Burmese armed forces airstrike (Tatmadaw) for the opening ceremony The spokesperson, who preferred not to be named, said he came from an administrative office linked to the NUG in the town of Pazigyi in Sagaing (one of the main rebel strongholds in the country).
“Our current estimates are at least 50 deaths,” he added to EFE.
The figure matches that of independent local media like The Irrawaddy. military planes dropped two bombs while there were a hundred people They were attending the opening of what he called the Office of the People’s Authority in Pazigyi.
This is one of the bloodiest attacks recorded since the Army’s coup on February 1, 2021.ending a decade of democratic transition and dragging it into a spiral of violence and semi-anarchy, in which the military controls only a quarter of the nation.
A spokesperson for the NUG compares the magnitude of this bombing to an October airstrike during a music festival in the north of the country to commemorate the 62nd anniversary of the founding of the Kachin Independence Organization (KIO).He claims the NUG left around 80 dead from the ethnic group of the same name and their allies.
On March 27, the leader of the military junta, Min Aung Hlaing, warned: It will “definitely appease” the resistanceHe specifically attacks the NUG and its armed wing, the People’s Defense Forces (PDF), during a military parade for Armed Forces Day.
Operating in a semi-secret manner, the NUG was founded in part by former lawmakers in the government of Nobel Peace Prize winner Aung San Suu Kyi. while it was overthrown by the military, the PDF emerged soon after and was nurtured above all by youths who had participated in the armed struggle and were trained by ethnic minority guerrillas who had been operating in the country for decades.

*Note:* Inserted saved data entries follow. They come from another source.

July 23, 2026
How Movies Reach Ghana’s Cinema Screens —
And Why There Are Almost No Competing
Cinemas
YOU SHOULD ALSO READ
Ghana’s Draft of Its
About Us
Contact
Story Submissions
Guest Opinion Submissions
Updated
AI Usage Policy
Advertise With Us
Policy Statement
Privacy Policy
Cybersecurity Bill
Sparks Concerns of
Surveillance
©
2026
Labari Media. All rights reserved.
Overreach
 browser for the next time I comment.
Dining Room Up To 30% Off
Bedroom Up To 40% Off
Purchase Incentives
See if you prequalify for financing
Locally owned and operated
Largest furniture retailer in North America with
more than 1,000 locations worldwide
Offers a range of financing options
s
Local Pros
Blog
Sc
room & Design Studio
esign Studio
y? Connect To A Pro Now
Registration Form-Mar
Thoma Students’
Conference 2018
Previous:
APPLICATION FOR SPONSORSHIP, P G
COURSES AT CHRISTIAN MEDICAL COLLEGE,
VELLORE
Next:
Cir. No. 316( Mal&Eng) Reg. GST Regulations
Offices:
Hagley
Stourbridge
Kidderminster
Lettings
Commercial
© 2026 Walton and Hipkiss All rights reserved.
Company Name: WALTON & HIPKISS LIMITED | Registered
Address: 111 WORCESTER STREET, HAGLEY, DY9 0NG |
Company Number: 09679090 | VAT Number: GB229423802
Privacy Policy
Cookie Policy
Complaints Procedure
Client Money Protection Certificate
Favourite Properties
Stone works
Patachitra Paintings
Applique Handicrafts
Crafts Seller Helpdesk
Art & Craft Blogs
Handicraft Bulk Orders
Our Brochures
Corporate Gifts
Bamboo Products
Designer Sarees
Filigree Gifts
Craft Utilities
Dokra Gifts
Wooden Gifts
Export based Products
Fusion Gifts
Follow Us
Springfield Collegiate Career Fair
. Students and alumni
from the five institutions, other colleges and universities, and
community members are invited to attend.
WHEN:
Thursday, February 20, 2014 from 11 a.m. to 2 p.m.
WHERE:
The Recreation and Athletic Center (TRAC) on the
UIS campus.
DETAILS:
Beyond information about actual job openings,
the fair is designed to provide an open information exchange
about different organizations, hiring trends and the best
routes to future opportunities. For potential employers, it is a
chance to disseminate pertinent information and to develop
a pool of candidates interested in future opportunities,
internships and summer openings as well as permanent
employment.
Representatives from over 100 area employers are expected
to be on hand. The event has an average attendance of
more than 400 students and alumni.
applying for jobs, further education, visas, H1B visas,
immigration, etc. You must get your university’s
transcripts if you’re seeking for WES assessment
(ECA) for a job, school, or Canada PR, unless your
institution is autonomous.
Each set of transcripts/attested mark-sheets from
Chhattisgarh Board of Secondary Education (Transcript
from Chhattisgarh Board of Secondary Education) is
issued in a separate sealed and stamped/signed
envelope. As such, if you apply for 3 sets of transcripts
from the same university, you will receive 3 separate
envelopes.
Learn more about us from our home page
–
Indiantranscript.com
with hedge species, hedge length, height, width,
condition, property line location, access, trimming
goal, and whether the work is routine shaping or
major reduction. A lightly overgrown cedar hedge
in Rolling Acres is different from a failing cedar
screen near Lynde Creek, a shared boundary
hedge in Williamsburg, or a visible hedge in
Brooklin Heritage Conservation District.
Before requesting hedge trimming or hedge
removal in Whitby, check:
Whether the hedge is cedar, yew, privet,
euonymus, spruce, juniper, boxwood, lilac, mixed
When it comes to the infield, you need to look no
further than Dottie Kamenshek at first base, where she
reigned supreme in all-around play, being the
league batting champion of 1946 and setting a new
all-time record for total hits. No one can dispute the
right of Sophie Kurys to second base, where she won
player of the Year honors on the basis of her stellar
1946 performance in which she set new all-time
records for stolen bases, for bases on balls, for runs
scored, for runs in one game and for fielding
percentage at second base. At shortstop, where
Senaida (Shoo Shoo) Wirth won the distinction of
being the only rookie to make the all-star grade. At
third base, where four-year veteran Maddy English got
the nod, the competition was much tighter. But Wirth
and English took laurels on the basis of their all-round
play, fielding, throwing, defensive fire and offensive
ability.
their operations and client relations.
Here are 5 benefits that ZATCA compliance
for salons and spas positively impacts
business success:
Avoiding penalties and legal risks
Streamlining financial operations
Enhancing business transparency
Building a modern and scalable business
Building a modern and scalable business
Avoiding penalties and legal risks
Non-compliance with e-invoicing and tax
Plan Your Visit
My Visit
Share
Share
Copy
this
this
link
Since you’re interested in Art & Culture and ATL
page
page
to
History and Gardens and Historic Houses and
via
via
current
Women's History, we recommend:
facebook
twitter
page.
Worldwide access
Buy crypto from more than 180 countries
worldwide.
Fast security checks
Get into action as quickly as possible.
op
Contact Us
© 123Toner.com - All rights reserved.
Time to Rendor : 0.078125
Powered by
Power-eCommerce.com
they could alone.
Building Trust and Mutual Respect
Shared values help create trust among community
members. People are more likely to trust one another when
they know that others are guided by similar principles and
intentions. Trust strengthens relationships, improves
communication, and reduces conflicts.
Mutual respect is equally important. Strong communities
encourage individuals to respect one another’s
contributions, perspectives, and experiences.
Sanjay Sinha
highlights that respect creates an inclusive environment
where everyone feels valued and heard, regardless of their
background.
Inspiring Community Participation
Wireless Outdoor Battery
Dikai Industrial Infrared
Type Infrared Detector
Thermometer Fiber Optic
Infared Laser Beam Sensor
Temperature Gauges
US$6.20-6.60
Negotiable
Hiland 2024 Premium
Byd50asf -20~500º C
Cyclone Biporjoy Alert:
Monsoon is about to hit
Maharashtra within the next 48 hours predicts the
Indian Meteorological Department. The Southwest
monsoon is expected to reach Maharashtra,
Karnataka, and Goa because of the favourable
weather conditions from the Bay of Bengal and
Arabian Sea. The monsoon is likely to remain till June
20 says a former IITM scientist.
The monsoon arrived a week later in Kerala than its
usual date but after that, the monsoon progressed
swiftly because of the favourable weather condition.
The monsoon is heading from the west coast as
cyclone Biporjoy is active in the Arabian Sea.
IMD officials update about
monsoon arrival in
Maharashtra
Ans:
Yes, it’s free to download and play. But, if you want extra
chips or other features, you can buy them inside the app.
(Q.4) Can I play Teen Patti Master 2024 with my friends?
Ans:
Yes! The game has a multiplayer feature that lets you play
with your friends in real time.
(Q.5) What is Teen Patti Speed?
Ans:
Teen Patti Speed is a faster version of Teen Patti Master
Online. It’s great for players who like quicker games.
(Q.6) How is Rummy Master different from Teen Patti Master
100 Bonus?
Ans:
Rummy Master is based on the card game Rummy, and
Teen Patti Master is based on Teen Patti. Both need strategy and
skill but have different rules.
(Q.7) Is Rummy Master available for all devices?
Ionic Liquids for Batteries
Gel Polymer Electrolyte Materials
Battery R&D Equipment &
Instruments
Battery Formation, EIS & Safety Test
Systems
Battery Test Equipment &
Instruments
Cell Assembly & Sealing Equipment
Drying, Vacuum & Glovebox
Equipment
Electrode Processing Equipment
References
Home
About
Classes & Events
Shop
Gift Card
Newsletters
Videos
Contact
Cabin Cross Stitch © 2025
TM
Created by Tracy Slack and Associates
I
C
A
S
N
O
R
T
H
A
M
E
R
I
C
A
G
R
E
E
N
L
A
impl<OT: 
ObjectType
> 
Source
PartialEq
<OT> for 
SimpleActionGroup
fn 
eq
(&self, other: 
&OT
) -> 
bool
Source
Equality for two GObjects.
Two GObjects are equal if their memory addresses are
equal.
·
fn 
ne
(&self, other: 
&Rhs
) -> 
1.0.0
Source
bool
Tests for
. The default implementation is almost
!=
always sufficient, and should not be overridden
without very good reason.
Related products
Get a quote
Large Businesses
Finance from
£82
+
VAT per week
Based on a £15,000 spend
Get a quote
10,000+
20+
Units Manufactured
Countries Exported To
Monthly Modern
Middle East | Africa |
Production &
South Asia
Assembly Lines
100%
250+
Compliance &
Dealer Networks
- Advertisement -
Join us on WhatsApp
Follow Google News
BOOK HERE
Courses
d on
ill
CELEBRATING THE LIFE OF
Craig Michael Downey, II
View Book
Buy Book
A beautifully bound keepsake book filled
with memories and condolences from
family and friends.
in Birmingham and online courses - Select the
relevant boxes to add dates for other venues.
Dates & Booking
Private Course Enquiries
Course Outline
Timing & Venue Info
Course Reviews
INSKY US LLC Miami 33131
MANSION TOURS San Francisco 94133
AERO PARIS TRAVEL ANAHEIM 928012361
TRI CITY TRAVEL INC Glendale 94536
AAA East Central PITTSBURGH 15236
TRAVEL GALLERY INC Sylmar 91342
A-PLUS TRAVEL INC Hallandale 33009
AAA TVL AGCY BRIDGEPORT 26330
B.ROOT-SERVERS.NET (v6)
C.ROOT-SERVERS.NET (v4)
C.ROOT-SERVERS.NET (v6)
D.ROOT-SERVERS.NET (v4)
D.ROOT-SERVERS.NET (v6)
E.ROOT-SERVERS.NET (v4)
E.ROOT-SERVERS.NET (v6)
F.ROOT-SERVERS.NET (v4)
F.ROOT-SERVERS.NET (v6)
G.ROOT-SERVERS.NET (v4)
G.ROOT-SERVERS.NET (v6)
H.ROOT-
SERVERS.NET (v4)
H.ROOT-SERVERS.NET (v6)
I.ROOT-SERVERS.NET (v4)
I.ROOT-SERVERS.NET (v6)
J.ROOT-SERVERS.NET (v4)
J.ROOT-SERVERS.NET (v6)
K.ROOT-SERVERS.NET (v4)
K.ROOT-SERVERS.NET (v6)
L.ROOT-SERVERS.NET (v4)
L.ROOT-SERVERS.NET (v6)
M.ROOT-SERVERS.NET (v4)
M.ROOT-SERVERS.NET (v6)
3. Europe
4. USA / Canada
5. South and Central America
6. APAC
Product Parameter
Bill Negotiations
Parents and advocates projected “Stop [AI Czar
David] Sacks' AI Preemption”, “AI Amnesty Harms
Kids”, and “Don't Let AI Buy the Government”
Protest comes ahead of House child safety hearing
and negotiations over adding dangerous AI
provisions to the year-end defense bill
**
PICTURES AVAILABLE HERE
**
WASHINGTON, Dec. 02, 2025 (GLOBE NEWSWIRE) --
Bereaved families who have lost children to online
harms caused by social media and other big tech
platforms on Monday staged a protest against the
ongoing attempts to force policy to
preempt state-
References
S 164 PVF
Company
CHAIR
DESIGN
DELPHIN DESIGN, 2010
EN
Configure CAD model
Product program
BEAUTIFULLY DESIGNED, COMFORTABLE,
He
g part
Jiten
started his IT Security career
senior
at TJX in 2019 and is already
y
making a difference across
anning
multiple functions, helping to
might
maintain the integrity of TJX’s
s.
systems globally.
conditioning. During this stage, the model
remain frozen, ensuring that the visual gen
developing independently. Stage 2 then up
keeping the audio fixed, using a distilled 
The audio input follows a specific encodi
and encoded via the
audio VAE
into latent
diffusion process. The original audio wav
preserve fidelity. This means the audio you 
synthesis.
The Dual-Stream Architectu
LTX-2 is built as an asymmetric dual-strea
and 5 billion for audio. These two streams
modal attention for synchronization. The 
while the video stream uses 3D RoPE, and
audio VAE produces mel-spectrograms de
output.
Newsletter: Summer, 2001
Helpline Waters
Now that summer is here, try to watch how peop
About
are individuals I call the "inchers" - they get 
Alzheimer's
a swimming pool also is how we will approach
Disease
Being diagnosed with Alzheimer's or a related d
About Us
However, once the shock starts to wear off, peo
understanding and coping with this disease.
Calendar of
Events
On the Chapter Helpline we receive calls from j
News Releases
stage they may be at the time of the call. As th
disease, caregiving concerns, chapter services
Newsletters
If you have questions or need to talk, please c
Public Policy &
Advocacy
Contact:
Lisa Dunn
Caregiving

Consistent with what has been said, the armed forces have recently increased violence: at least eight people, two of them children, were killed after a bombardment in Chin province at the end of March, and about thirty people were killed near the capital two weeks ago. .
UN Burma rapporteur Thomas Andrews denounced that more than 3,000 civilians were killed in March, 1.3 million people were forced from their homes and 16,000 people had been politically detained since the coup, including Suu Kyi.